## Task data
══════════════════════════════
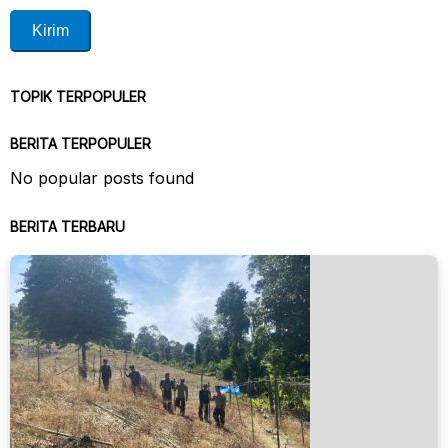
TOPIK TERPOPULER
BERITA TERPOPULER
No popular posts found
BERITA TERBARU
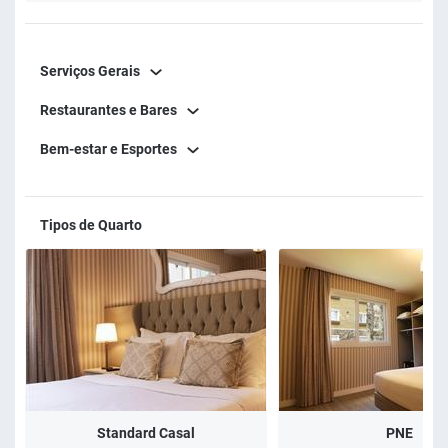
Serviços Gerais
Restaurantes e Bares
Bem-estar e Esportes
Tipos de Quarto
Standard Casal
PNE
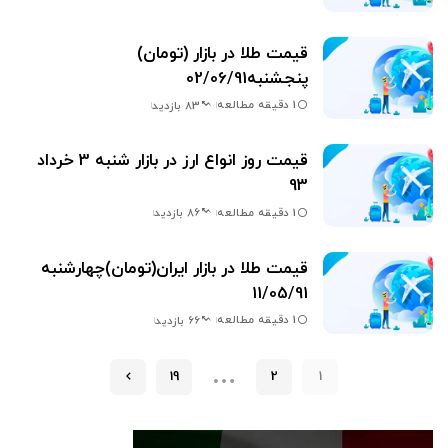
قیمت طلا در بازار (تومان)
پنجشنبه02/06/91
1 دقیقه مطالعه
83 بازدید
قیمت روز انواع ارز در بازار شنبه 3 خرداد
93
1 دقیقه مطالعه
86 بازدید
قيمت طلا در بازار ايران(تومان)چهارشنبه
11/05/91
1 دقیقه مطالعه
66 بازدید
…
19
2
1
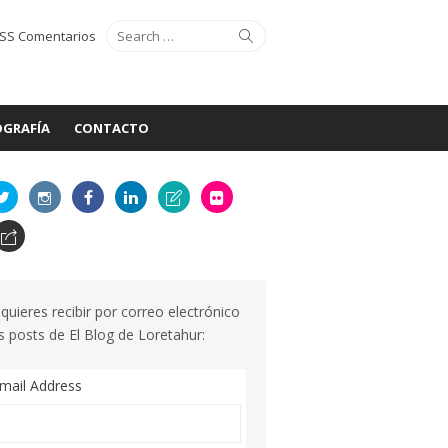
Search
Search
SS Comentarios
for:
GRAFÍA
CONTACTO
 quieres recibir por correo electrónico
s posts de El Blog de Loretahur:
mail Address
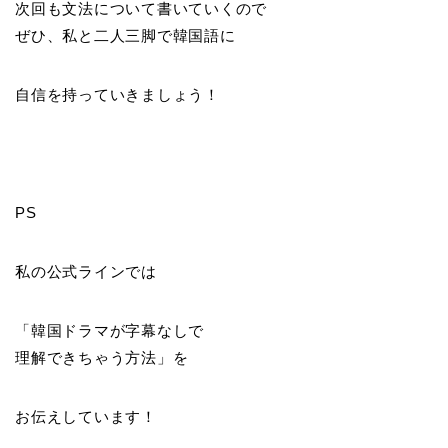
次回も文法について書いていくので
ぜひ、私と二人三脚で韓国語に
自信を持っていきましょう！
PS
私の公式ラインでは
「韓国ドラマが字幕なしで
理解できちゃう方法」を
お伝えしています！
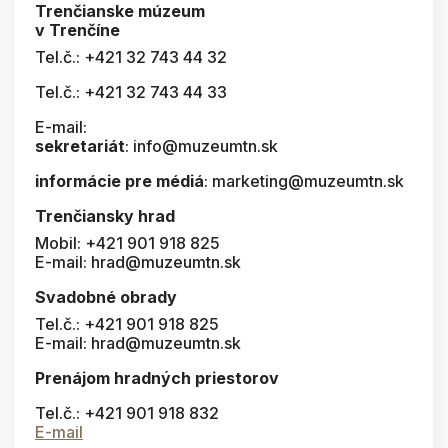
Trenčianske múzeum
v Trenčíne
Tel.č.: +421 32 743 44 32
Tel.č.: +421 32 743 44 33
E-mail:
sekretariát
: info@muzeumtn.sk
informácie pre médiá
: marketing@muzeumtn.sk
Trenčiansky hrad
Mobil: +421 901 918 825
E-mail: hrad@muzeumtn.sk
Svadobné obrady
Tel.č.: +421 901 918 825
E-mail: hrad@muzeumtn.sk
Prenájom hradných priestorov
Tel.č.: +421 901 918 832
E-mail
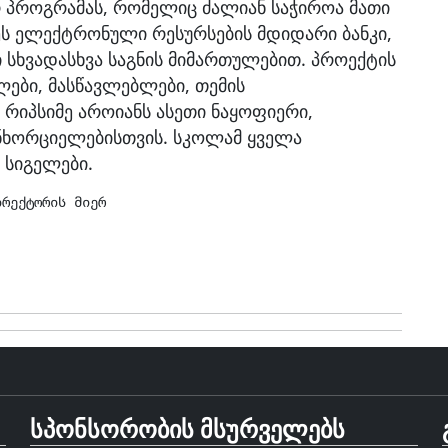
 პროგრამას, რომელიც ძალიან საჭიროა მათი
ეს ელექტრონული რესურსების მდიდარი ბანკი,
 სხვადასხვა საგნის მიმართულებით. პროექტის
ლები, მასწავლებლები, თემის
რიპსიმე აროიანს ასეთი ნაყოფიერი,
ანხორციელებისთვის. სკოლამ ყველა
 სიგელები.
ირექტორის მიერ
სპონსორობის მსურველებს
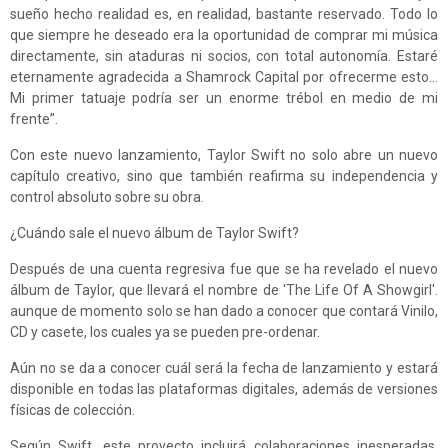
sueño hecho realidad es, en realidad, bastante reservado. Todo lo
que siempre he deseado era la oportunidad de comprar mi música
directamente, sin ataduras ni socios, con total autonomía. Estaré
eternamente agradecida a Shamrock Capital por ofrecerme esto…
Mi primer tatuaje podría ser un enorme trébol en medio de mi
frente”.
Con este nuevo lanzamiento, Taylor Swift no solo abre un nuevo
capítulo creativo, sino que también reafirma su independencia y
control absoluto sobre su obra.
¿Cuándo sale el nuevo álbum de Taylor Swift?
Después de una cuenta regresiva fue que se ha revelado el nuevo
álbum de Taylor, que llevará el nombre de 'The Life Of A Showgirl'.
aunque de momento solo se han dado a conocer que contará Vinilo,
CD y casete, los cuales ya se pueden pre-ordenar.
Aún no se da a conocer cuál será la fecha de lanzamiento y estará
disponible en todas las plataformas digitales, además de versiones
físicas de colección.
Según Swift, este proyecto incluirá colaboraciones inesperadas,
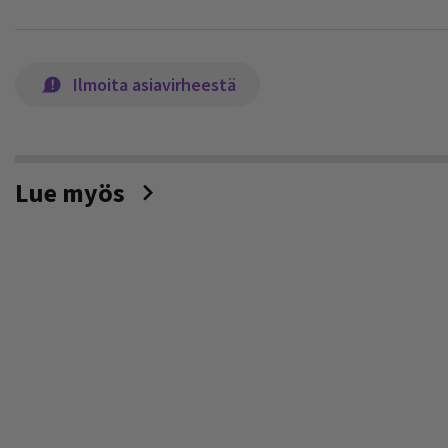
Ilmoita asiavirheestä
Lue myös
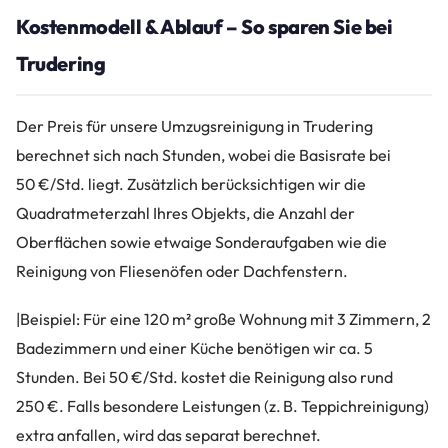
Kostenmodell & Ablauf – So sparen Sie bei
Trudering
Der Preis für unsere Umzugsreinigung in Trudering
berechnet sich nach Stunden, wobei die Basisrate bei
50 €/Std. liegt. Zusätzlich berücksichtigen wir die
Quadratmeterzahl Ihres Objekts, die Anzahl der
Oberflächen sowie etwaige Sonderaufgaben wie die
Reinigung von Fliesenöfen oder Dachfenstern.
|Beispiel: Für eine 120 m² große Wohnung mit 3 Zimmern, 2
Badezimmern und einer Küche benötigen wir ca. 5
Stunden. Bei 50 €/Std. kostet die Reinigung also rund
250 €. Falls besondere Leistungen (z. B. Teppichreinigung)
extra anfallen, wird das separat berechnet.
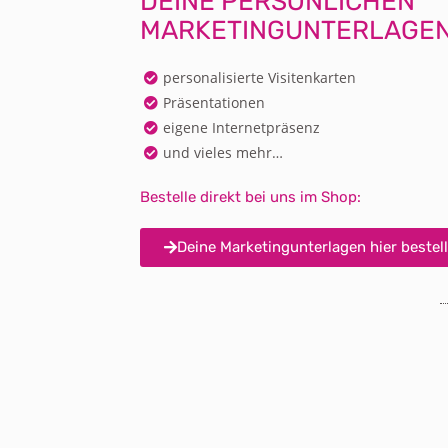
DEINE PERSÖNLICHEN
MARKETINGUNTERLAGE
personalisierte Visitenkarten
Präsentationen
eigene Internetpräsenz
und vieles mehr…
Bestelle direkt bei uns im Shop:
Deine Marketingunterlagen hier bestel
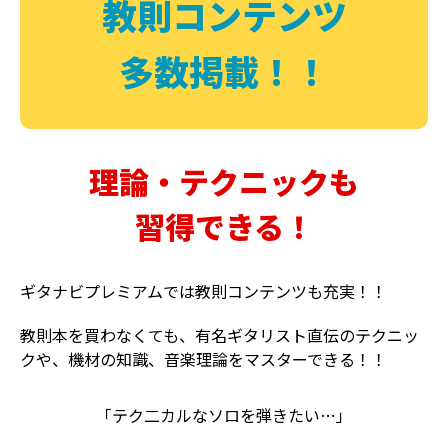
教則コンテンツ
多数掲載！！
理論・テクニックも
習得できる！
ギタナビプレミアムでは教則コンテンツも充実！！
教則本を買わなくても、有名ギタリスト直伝のテクニッ
クや、機材の知識、音楽理論をマスターできる！！
「テク二カルなソロを弾きたい…」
══════════════════════════════
## What is expected
Scan the records for lines with the string "muzeumtn". Give the number of such lines and nothing else.

## Output for this exercise
4